= Problem =
Without any pictures, output the records exactly as they are.

Dataset records
((

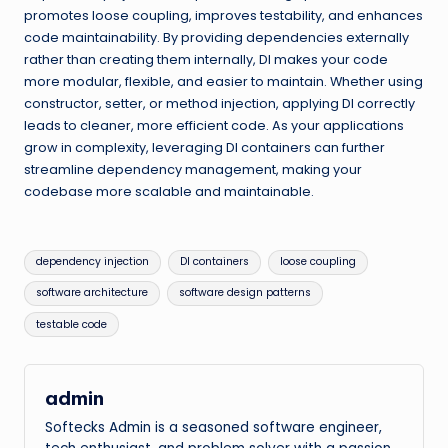
promotes loose coupling, improves testability, and enhances
code maintainability. By providing dependencies externally
rather than creating them internally, DI makes your code
more modular, flexible, and easier to maintain. Whether using
constructor, setter, or method injection, applying DI correctly
leads to cleaner, more efficient code. As your applications
grow in complexity, leveraging DI containers can further
streamline dependency management, making your
codebase more scalable and maintainable.
Tags:
dependency injection
DI containers
loose coupling
software architecture
software design patterns
testable code
admin
Softecks Admin is a seasoned software engineer,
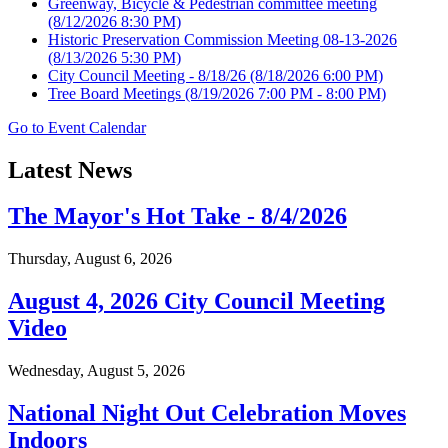
Greenway, Bicycle & Pedestrian committee meeting
(8/12/2026 8:30 PM)
Historic Preservation Commission Meeting 08-13-2026
(8/13/2026 5:30 PM)
City Council Meeting - 8/18/26
(8/18/2026 6:00 PM)
Tree Board Meetings
(8/19/2026 7:00 PM - 8:00 PM)
Go to Event Calendar
Latest News
The Mayor's Hot Take - 8/4/2026
Thursday, August 6, 2026
August 4, 2026 City Council Meeting
Video
Wednesday, August 5, 2026
National Night Out Celebration Moves
Indoors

))

= Output below =
promotes loose coupling, improves testability, and enhances
code maintainability. By providing dependencies externally
rather than creating them internally, DI makes your code
more modular, flexible, and easier to maintain. Whether using
constructor, setter, or method injection, applying DI correctly
leads to cleaner, more efficient code. As your applications
grow in complexity, leveraging DI containers can further
streamline dependency management, making your
codebase more scalable and maintainable.
Tags:
dependency injection
DI containers
loose coupling
software architecture
software design patterns
testable code
admin
Softecks Admin is a seasoned software engineer,
Greenway, Bicycle & Pedestrian committee meeting
(8/12/2026 8:30 PM)
Historic Preservation Commission Meeting 08-13-2026
(8/13/2026 5:30 PM)
City Council Meeting - 8/18/26
(8/18/2026 6:00 PM)
Tree Board Meetings
(8/19/2026 7:00 PM - 8:00 PM)
Go to Event Calendar
Latest News
The Mayor's Hot Take - 8/4/2026
Thursday, August 6, 2026
August 4, 2026 City Council Meeting
Video
Wednesday, August 5, 2026
National Night Out Celebration Moves
Indoors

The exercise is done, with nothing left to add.